━━ Record excerpts

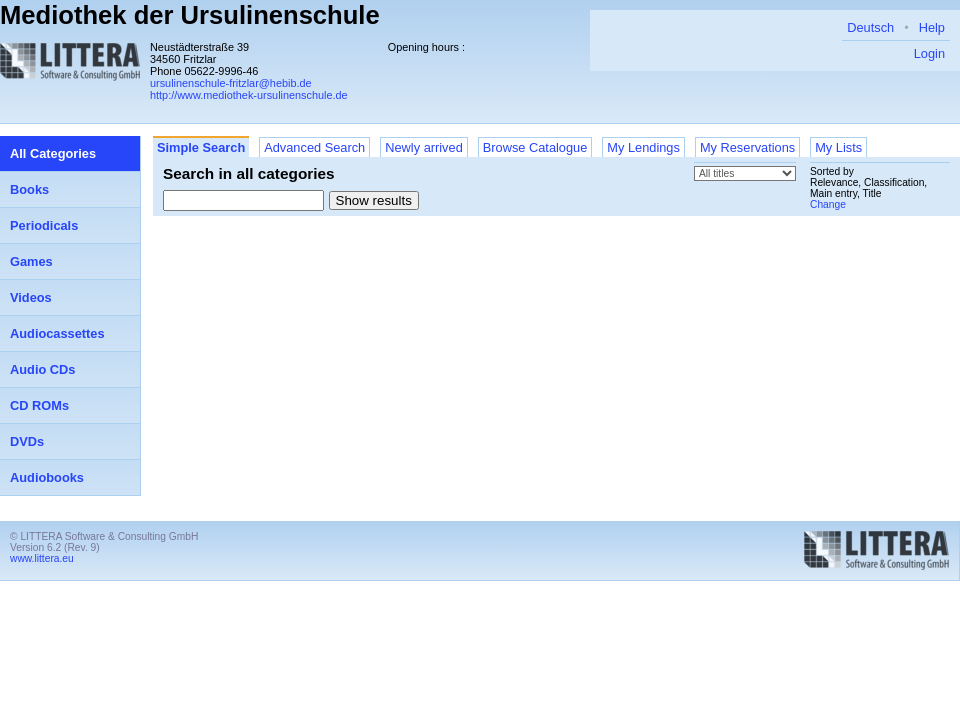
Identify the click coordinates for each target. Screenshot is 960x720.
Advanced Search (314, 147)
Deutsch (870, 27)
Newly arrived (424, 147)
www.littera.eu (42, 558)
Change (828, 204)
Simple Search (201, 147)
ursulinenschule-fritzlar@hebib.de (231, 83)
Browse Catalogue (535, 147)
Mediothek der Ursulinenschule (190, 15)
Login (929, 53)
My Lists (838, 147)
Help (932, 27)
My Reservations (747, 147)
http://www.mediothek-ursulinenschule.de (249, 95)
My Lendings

━━━━

#### Goal of the exercise:
Exactly as written, give the line containing "http://www.mediothek-ursulinenschule.de (249, 95)" and all remaining lines of the records.

#### Your solution:
http://www.mediothek-ursulinenschule.de (249, 95)
My Lendings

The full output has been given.